# DATA FOR THIS TASK:
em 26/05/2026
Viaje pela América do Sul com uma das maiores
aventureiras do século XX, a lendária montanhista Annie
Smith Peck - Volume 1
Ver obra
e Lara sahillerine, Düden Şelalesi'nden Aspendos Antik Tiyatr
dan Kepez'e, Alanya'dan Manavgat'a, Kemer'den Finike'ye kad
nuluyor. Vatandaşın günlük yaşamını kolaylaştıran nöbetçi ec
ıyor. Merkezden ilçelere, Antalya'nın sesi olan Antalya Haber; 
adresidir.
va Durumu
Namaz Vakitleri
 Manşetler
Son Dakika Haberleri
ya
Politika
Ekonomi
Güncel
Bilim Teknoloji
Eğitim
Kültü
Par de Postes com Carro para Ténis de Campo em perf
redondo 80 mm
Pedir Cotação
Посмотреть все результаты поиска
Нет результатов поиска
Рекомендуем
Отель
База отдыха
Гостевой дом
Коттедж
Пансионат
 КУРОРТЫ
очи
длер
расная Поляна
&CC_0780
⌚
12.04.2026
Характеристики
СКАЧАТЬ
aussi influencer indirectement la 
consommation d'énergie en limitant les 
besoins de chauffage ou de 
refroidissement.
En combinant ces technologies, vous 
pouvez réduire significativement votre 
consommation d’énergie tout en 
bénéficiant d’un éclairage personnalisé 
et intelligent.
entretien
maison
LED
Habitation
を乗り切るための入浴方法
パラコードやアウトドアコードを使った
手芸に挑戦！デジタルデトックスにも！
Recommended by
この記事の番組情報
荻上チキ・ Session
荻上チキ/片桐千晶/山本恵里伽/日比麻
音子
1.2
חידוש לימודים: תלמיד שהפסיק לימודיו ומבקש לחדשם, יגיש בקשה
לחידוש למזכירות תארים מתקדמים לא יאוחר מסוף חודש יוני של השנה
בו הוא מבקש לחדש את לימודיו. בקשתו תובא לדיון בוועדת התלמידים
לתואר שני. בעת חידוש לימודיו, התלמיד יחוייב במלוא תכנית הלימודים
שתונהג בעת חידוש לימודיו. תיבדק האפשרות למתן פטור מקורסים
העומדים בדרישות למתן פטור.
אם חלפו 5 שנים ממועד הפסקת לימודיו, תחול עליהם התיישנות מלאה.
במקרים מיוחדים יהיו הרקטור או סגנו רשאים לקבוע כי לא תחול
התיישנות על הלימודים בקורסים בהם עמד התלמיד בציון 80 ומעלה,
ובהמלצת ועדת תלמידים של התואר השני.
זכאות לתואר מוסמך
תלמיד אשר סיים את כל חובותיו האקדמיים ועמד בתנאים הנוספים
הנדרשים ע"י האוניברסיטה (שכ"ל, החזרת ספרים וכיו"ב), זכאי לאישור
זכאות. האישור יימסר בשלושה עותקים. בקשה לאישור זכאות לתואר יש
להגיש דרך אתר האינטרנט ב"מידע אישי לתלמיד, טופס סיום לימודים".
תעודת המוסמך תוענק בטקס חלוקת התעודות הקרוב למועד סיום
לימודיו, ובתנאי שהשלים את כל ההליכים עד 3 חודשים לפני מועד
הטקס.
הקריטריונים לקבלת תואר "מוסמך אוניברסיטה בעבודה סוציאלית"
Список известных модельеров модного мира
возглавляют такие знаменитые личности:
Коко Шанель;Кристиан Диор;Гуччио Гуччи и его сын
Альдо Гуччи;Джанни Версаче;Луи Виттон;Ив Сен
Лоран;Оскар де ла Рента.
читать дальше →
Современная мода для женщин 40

# WORK TO COMPLETE:
Please make an exact copy of the lines above from the line with "בו הוא מבקש" through the line with "תלמיד אשר סיים", both ends included.

# SOLVED EXERCISE:
בו הוא מבקש לחדש את לימודיו. בקשתו תובא לדיון בוועדת התלמידים
לתואר שני. בעת חידוש לימודיו, התלמיד יחוייב במלוא תכנית הלימודים
שתונהג בעת חידוש לימודיו. תיבדק האפשרות למתן פטור מקורסים
העומדים בדרישות למתן פטור.
אם חלפו 5 שנים ממועד הפסקת לימודיו, תחול עליהם התיישנות מלאה.
במקרים מיוחדים יהיו הרקטור או סגנו רשאים לקבוע כי לא תחול
התיישנות על הלימודים בקורסים בהם עמד התלמיד בציון 80 ומעלה,
ובהמלצת ועדת תלמידים של התואר השני.
זכאות לתואר מוסמך
תלמיד אשר סיים את כל חובותיו האקדמיים ועמד בתנאים הנוספים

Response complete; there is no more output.